My anger and hurt were significant and I explored them further by drawing and sometimes by manipulation of colors. The anger could be dissapated by drawing – that I knew from “before”. But sometimes that same anger needed to be there, to be looked at carefully, in order to understand it. I needed to make the energy of anger and hurt work constructively for me.
And so the work proceeded. Along with the Physical therapy, Occupational therapy and Speech therapy, there was “Recreational” therapy. This latter was playing games and doing “Art” projects. Here I was, trying to grow up again at the age of 67, and they were forcing me back to childhood. I recognize the importance of being in touch with the youngster inside, but the timing felt all wrong. When the therapists saw what I was doing on my own, and knowing my background in Art Therapy, they asked me to “do something” in Art with the stroke patients. I was not too successful because, at the time, I was much too concerned with my own healing process and had a hard time dealing with everyone’s concern with the “product”.
Even handling my equipment was to some degree therapeutic. In my wheel chair, on my crowded lap-board, I had a tape-deck, tapes, drawing paper, the container of some thirty coloring pens, and my useless right-arm – all jockeying for position. Many times the pen container overturned and pens rolled all over the floor – where I had to retrieve them while balancing myself in the wheel-chair. It felt good to have something to laugh at, and my one-armed juggling act while skidding around in the wheel-chair, provided this humor for me. I learned to be more careful and came to know my own NEW capacities.
When I look back on the experience in the rehab hospital, where the concentration was on physical recovery and rehabilitation, I know I couldn’t have made it nearly as well without my art and music. No wonder that some of the patients yelled at the staff or had uncontrollable crying jags or whined incessantly or threw their food.
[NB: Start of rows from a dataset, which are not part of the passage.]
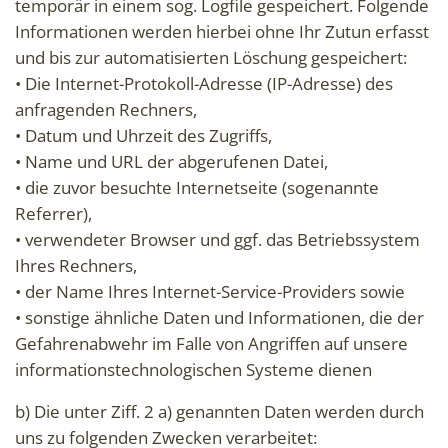
temporär in einem sog. Logfile gespeichert. Folgende
Informationen werden hierbei ohne Ihr Zutun erfasst
und bis zur automatisierten Löschung gespeichert:
• Die Internet-Protokoll-Adresse (IP-Adresse) des
anfragenden Rechners,
• Datum und Uhrzeit des Zugriffs,
• Name und URL der abgerufenen Datei,
• die zuvor besuchte Internetseite (sogenannte
Referrer),
• verwendeter Browser und ggf. das Betriebssystem
Ihres Rechners,
• der Name Ihres Internet-Service-Providers sowie
• sonstige ähnliche Daten und Informationen, die der
Gefahrenabwehr im Falle von Angriffen auf unsere
informationstechnologischen Systeme dienen
b) Die unter Ziff. 2 a) genannten Daten werden durch
uns zu folgenden Zwecken verarbeitet: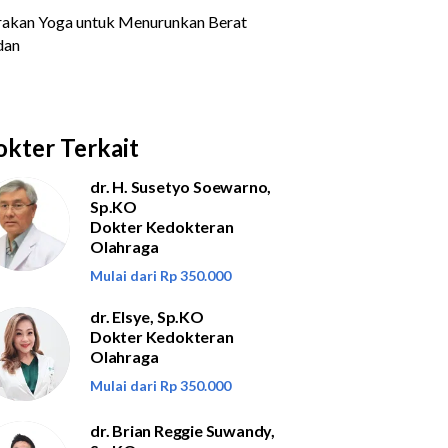
kter Terkait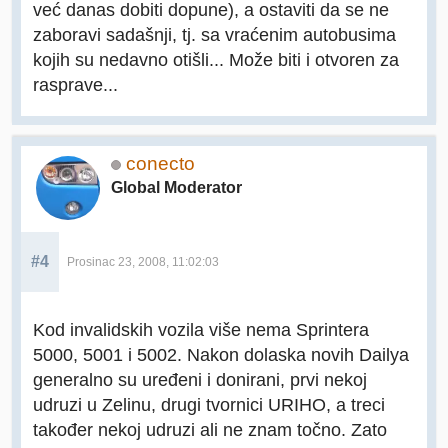
već danas dobiti dopune), a ostaviti da se ne
zaboravi sadašnji, tj. sa vraćenim autobusima
kojih su nedavno otišli... Može biti i otvoren za
rasprave...
conecto
Global Moderator
#4
Prosinac 23, 2008, 11:02:03
Kod invalidskih vozila više nema Sprintera
5000, 5001 i 5002. Nakon dolaska novih Dailya
generalno su uređeni i donirani, prvi nekoj
udruzi u Zelinu, drugi tvornici URIHO, a treci
također nekoj udruzi ali ne znam točno. Zato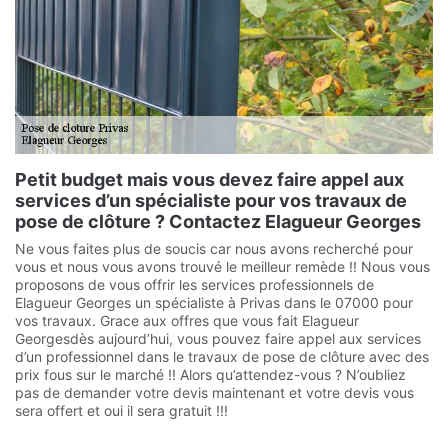
Petit budget mais vous devez faire appel aux
services d’un spécialiste pour vos travaux de
pose de clôture ? Contactez Elagueur Georges
Ne vous faites plus de soucis car nous avons recherché pour
vous et nous vous avons trouvé le meilleur remède !! Nous vous
proposons de vous offrir les services professionnels de
Elagueur Georges un spécialiste à Privas dans le 07000 pour
vos travaux. Grace aux offres que vous fait Elagueur
Georgesdès aujourd’hui, vous pouvez faire appel aux services
d’un professionnel dans le travaux de pose de clôture avec des
prix fous sur le marché !! Alors qu’attendez-vous ? N’oubliez
pas de demander votre devis maintenant et votre devis vous
sera offert et oui il sera gratuit !!!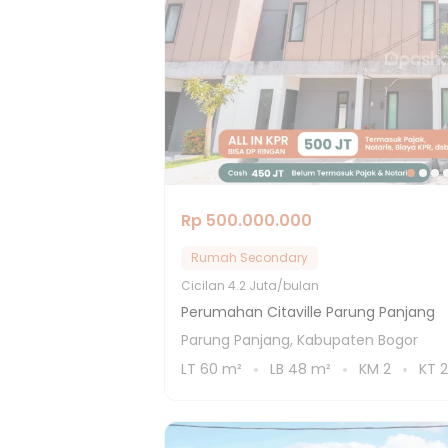
Rp 500.000.000
Rumah Secondary
Cicilan
4.2 Juta/bulan
Perumahan Citaville Parung Panjang
Parung Panjang, Kabupaten Bogor
LT
60
m²
LB
48
m²
KM
2
KT
2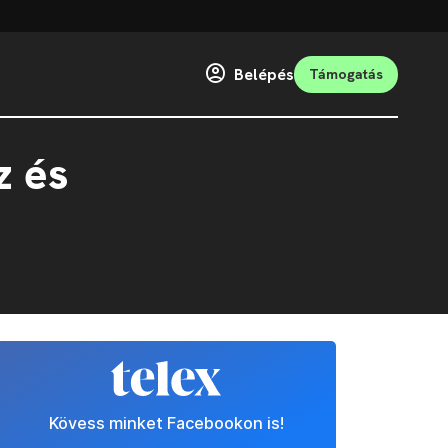
Belépés
Támogatás
z és
Kövess minket Facebookon is!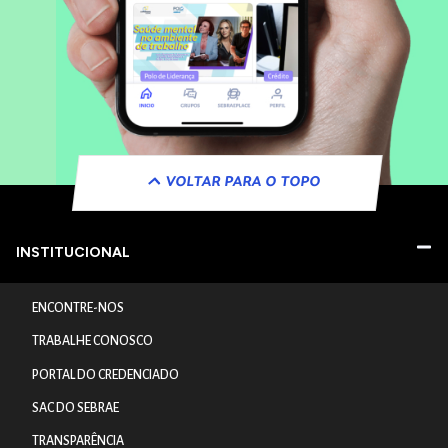
VOLTAR PARA O TOPO
INSTITUCIONAL
ENCONTRE-NOS
TRABALHE CONOSCO
PORTAL DO CREDENCIADO
SAC DO SEBRAE
TRANSPARÊNCIA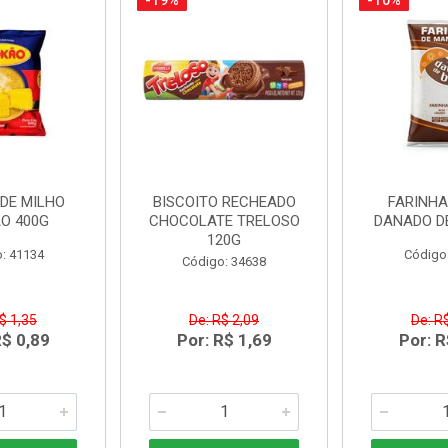
-19%
-10%
DE MILHO
BISCOITO RECHEADO
FARINH
O 400G
CHOCOLATE TRELOSO
DANADO D
120G
: 41134
Código
Código: 34638
$ 1,35
De: R$ 2,09
De: R
R$ 0,89
Por: R$ 1,69
Por: R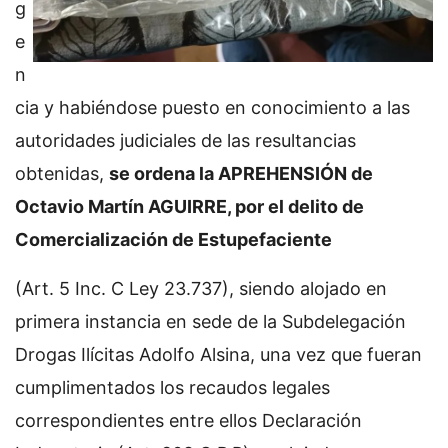
g
e
n
cia y habiéndose puesto en conocimiento a las
autoridades judiciales de las resultancias
obtenidas,
se ordena la APREHENSIÓN de
Octavio Martín AGUIRRE, por el delito de
Comercialización de Estupefaciente
(Art. 5 Inc. C Ley 23.737), siendo alojado en
primera instancia en sede de la Subdelegación
Drogas Ilícitas Adolfo Alsina, una vez que fueran
cumplimentados los recaudos legales
correspondientes entre ellos Declaración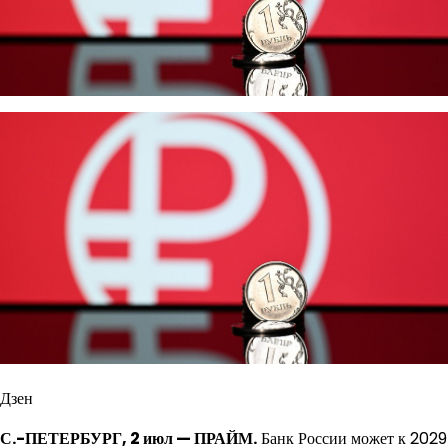
Дзен
С.-ПЕТЕРБУРГ, 2 июл — ПРАЙМ.
Банк России может к 2029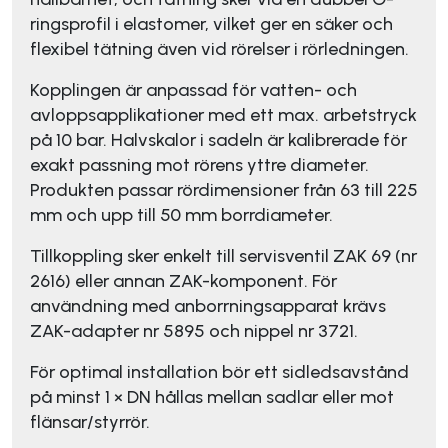
ringsprofil i elastomer, vilket ger en säker och
flexibel tätning även vid rörelser i rörledningen.
Kopplingen är anpassad för vatten- och
avloppsapplikationer med ett max. arbetstryck
på 10 bar. Halvskalor i sadeln är kalibrerade för
exakt passning mot rörens yttre diameter.
Produkten passar rördimensioner från 63 till 225
mm och upp till 50 mm borrdiameter.
Tillkoppling sker enkelt till servisventil ZAK 69 (nr
2616) eller annan ZAK-komponent. För
användning med anborrningsapparat krävs
ZAK-adapter nr 5895 och nippel nr 3721.
För optimal installation bör ett sidledsavstånd
på minst 1 × DN hållas mellan sadlar eller mot
flänsar/styrrör.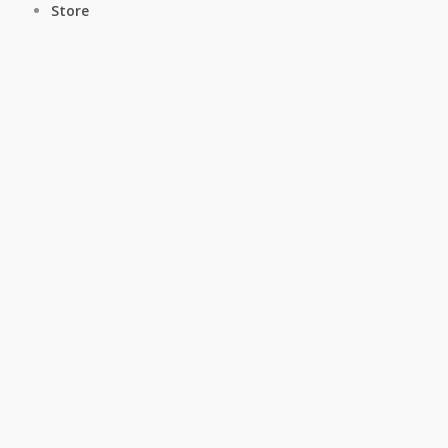
Store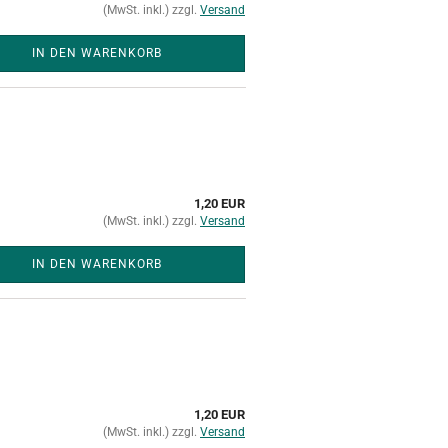
(MwSt. inkl.) zzgl.
Versand
IN DEN WARENKORB
1,20 EUR
(MwSt. inkl.) zzgl.
Versand
IN DEN WARENKORB
1,20 EUR
(MwSt. inkl.) zzgl.
Versand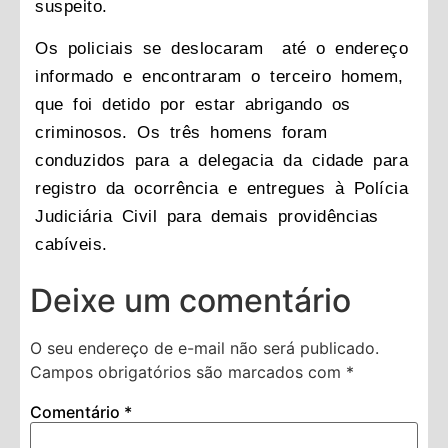
suspeito.
Os policiais se deslocaram até o endereço
informado e encontraram o terceiro homem,
que foi detido por estar abrigando os
criminosos. Os três homens foram
conduzidos para a delegacia da cidade para
registro da ocorrência e entregues à Polícia
Judiciária Civil para demais providências
cabíveis.
Deixe um comentário
O seu endereço de e-mail não será publicado.
Campos obrigatórios são marcados com
*
Comentário
*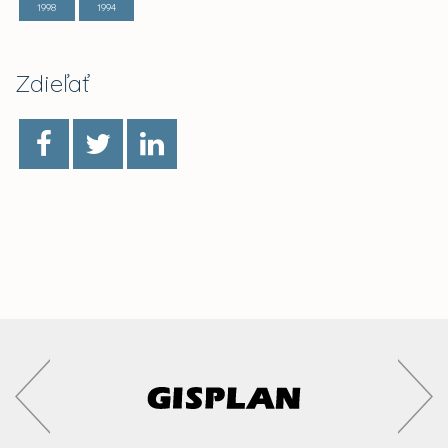
1998
1994
Zdieľať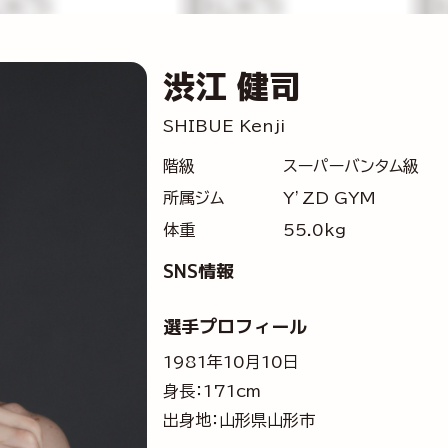
渋江 健司
SHIBUE Kenji
階級
スーパーバンタム級
所属ジム
Y’ZD GYM
体重
55.0kg
SNS情報
選手プロフィール
1981年10月10日
身長：171cm
出身地：山形県山形市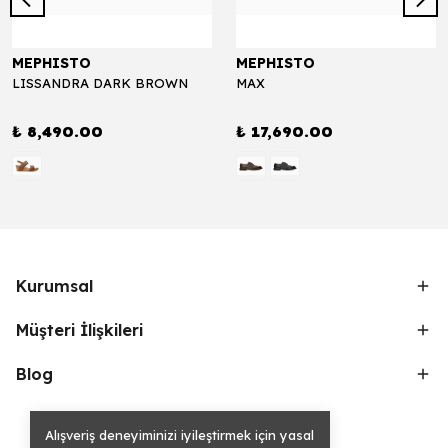
MEPHISTO
MEPHISTO
LISSANDRA DARK BROWN
MAX
₺ 8,490.00
₺ 17,690.00
Kurumsal
Müşteri İlişkileri
Blog
Alışveriş deneyiminizi iyileştirmek için yasal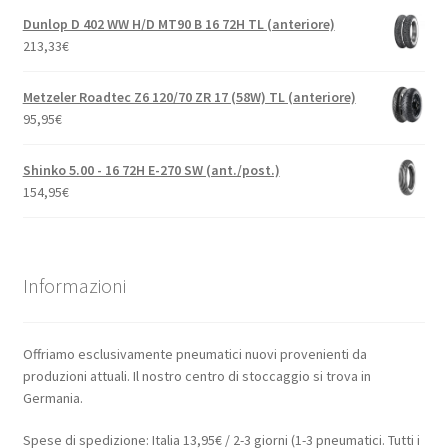
Dunlop D 402 WW H/D MT90 B 16 72H TL (anteriore)
213,33
€
Metzeler Roadtec Z6 120/70 ZR 17 (58W) TL (anteriore)
95,95
€
Shinko 5.00 - 16 72H E-270 SW (ant./post.)
154,95
€
Informazioni
Offriamo esclusivamente pneumatici nuovi provenienti da
produzioni attuali. Il nostro centro di stoccaggio si trova in
Germania.
Spese di spedizione: Italia 13,95€ / 2-3 giorni (1-3 pneumatici. Tutti i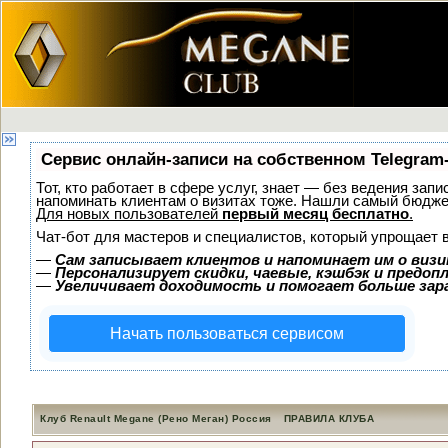
Сервис онлайн-записи на собственном Telegram
Тот, кто работает в сфере услуг, знает — без ведения запи
напоминать клиентам о визитах тоже. Нашли самый бюдж
Для новых пользователей
первый месяц бесплатно
.
Чат-бот для мастеров и специалистов, который упрощает 
—
Сам записывает клиентов и напоминает им о визи
—
Персонализирует скидки, чаевые, кэшбэк и предоп
—
Увеличивает доходимость и помогает больше за
Начать пользоваться сервисом
Клуб Renault Megane (Рено Меган) Россия
ПРАВИЛА КЛУБА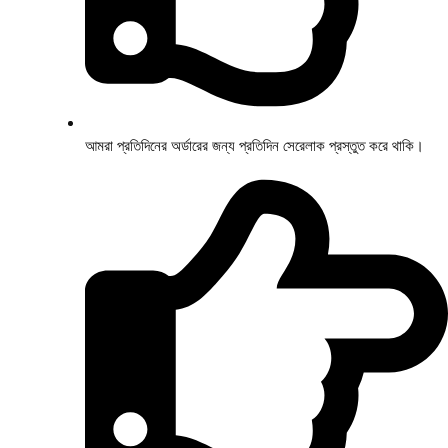
আমরা প্রতিদিনের অর্ডারের জন্য প্রতিদিন সেরেলাক প্রস্তুত করে থাকি।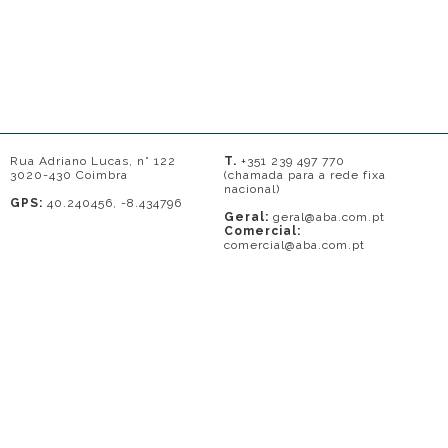
Rua Adriano Lucas, n° 122
T.
+351 239 497 770
3020-430 Coimbra
(chamada para a rede fixa
nacional)
GPS:
40.240456, -8.434796
Geral:
geral@aba.com.pt
Comercial:
comercial@aba.com.pt
© 2026 - A. BAPTISTA DE ALMEIDA
Em caso de litígio o consumidor pode recorrer a uma entidade de Resolução
de conflitos de consumo: Centro de Arbitragem de Conflitos de Consumo do
Distrito de Coimbra.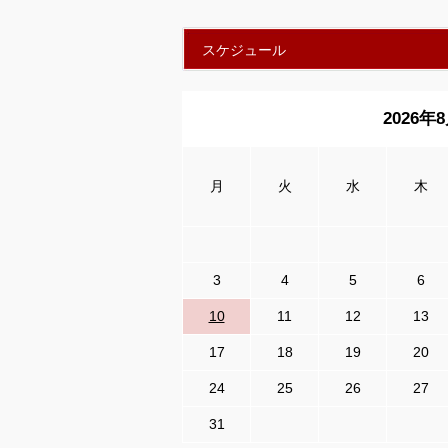
スケジュール
2026年
月
火
水
木
3
4
5
6
10
11
12
13
17
18
19
20
24
25
26
27
31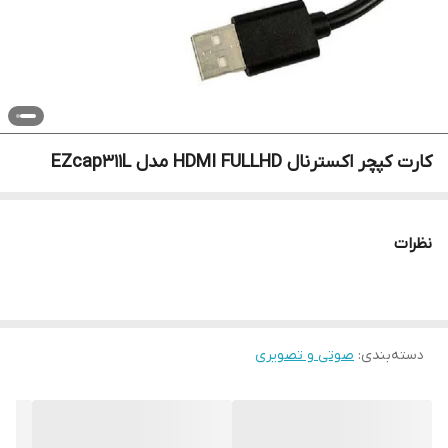
کارت کپچر اکسترنال HDMI FULLHD مدل EZcap311L
نظرات
دسته‌بندی
:
صوتی و تصویری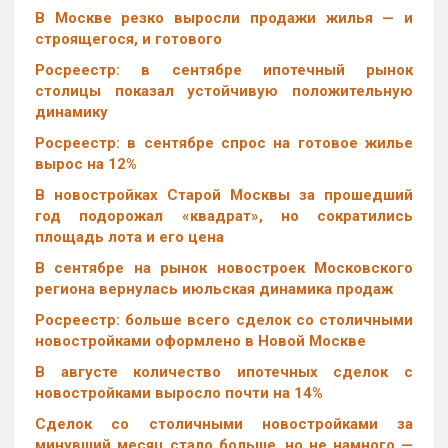
В Москве резко выросли продажи жилья — и
строящегося, и готового
Росреестр: в сентябре ипотечный рынок
столицы показал устойчивую положительную
динамику
Росреестр: в сентябре спрос на готовое жилье
вырос на 12%
В новостройках Старой Москвы за прошедший
год подорожал «квадрат», но сократились
площадь лота и его цена
В сентябре на рынок новостроек Московского
региона вернулась июльская динамика продаж
Росреестр: больше всего сделок со столичными
новостройками оформлено в Новой Москве
В августе количество ипотечных сделок с
новостройками выросло почти на 14%
Cделок со столичными новостройками за
минувший месяц стало больше, но не намного —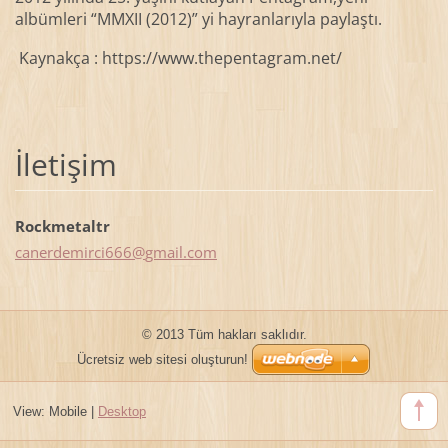
albümleri “MMXII (2012)” yi hayranlarıyla paylaştı.
Kaynakça :
https://www.thepentagram.net/
İletişim
Rockmetaltr
canerdem
irci666@
gmail.co
m
© 2013 Tüm hakları saklıdır.
Ücretsiz web sitesi oluşturun!
View:
Mobile
|
Desktop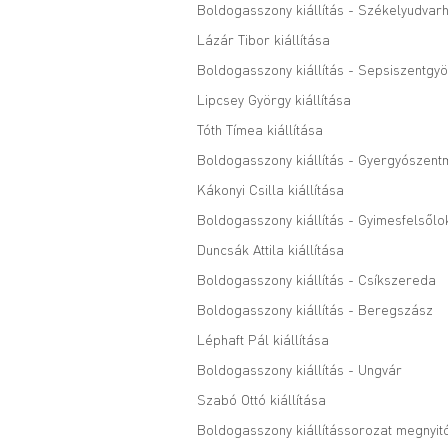
Boldogasszony kiállítás - Székelyudvarh
Lázár Tibor kiállítása
Boldogasszony kiállítás - Sepsiszentgy
Lipcsey György kiállítása
Tóth Tímea kiállítása
Boldogasszony kiállítás - Gyergyószent
Kákonyi Csilla kiállítása
Boldogasszony kiállítás - Gyimesfelsőlo
Duncsák Attila kiállítása
Boldogasszony kiállítás - Csíkszereda
Boldogasszony kiállítás - Beregszász
Léphaft Pál kiállítása
Boldogasszony kiállítás - Ungvár
Szabó Ottó kiállítása
Boldogasszony kiállítássorozat megnyit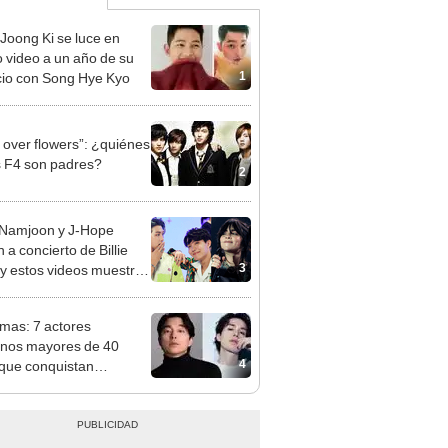
Joong Ki se luce en
 video a un año de su
1
cio con Song Hye Kyo
 over flowers”: ¿quiénes
s F4 son padres?
2
Namjoon y J-Hope
 a concierto de Billie
3
h y estos videos muestran
icidad
mas: 7 actores
nos mayores de 40
4
que conquistan
ones en el mundo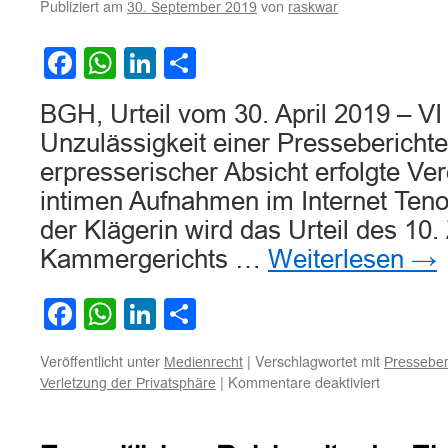
Publiziert am
von
30. September 2019
raskwar
Medienberichte
über
Kuss
Facebook
WhatsApp
LinkedIn
Teilen
mit
einem
BGH, Urteil vom 30. April 2019 – V
Prominenten
Unzulässigkeit einer Presseberichter
erpresserischer Absicht erfolgte Ver
intimen Aufnahmen im Internet Teno
der Klägerin wird das Urteil des 10.
Kammergerichts …
Weiterlesen
→
Facebook
WhatsApp
LinkedIn
Teilen
Veröffentlicht unter
|
Verschlagwortet mit
Medienrecht
Presseber
für
|
Kommentare deaktiviert
Verletzung der Privatsphäre
Zur
Unzulässig
einer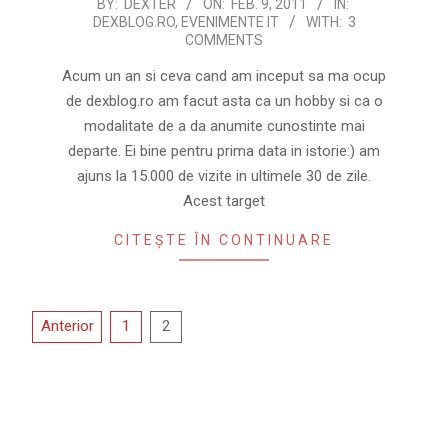
2011-
BY:
DEXTER
ON:
FEB. 9, 2011
IN:
DEXBLOG.RO
,
EVENIMENTE IT
WITH:
3
02-
COMMENTS
09
Acum un an si ceva cand am inceput sa ma ocup
de dexblog.ro am facut asta ca un hobby si ca o
modalitate de a da anumite cunostinte mai
departe. Ei bine pentru prima data in istorie:) am
ajuns la 15.000 de vizite in ultimele 30 de zile.
Acest target
CITEȘTE ÎN CONTINUARE
Paginație
Anterior
1
2
articole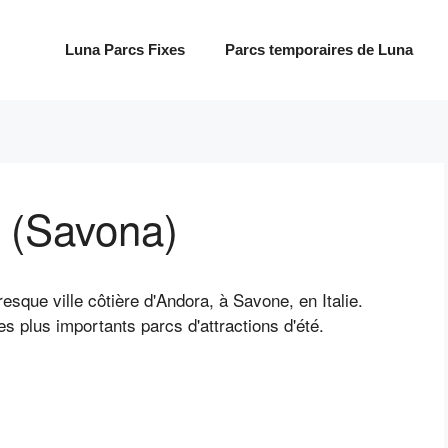
Luna Parcs Fixes
Parcs temporaires de Luna
 (Savona)
esque ville côtière d'Andora, à Savone, en Italie.
des plus importants parcs d'attractions d'été.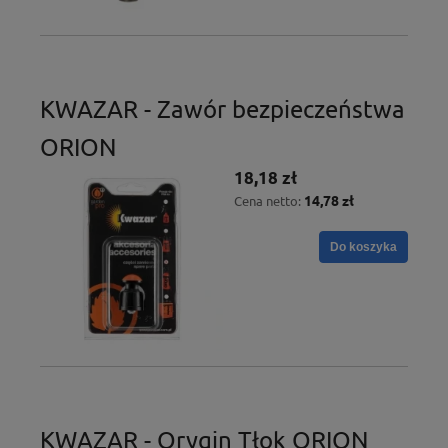
KWAZAR - Zawór bezpieczeństwa
ORION
18,18 zł
14,78 zł
Cena netto:
Do koszyka
KWAZAR - Orygin Tłok ORION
They didn’t have the tools to appropriately express the feelings that are inevitable with any catastrophic illness. And, in addition, the art and music and eventually the writing were necessarily helpful in creating the understanding which has served me to lead a productive and relatively well adjusted life.
The above was written within a year of having a stroke. Now, 8 years later, I am able to walk but still have limited use of my right arm and hand. Instead of providing art therapy with children and adult workshops, I now teach art classes in a senior community and conduct art therapy sessions in convalescent and rest homes. Best of all, I truly enjoy doing creative expressive art work and playing with colors, colors, COLORS!!”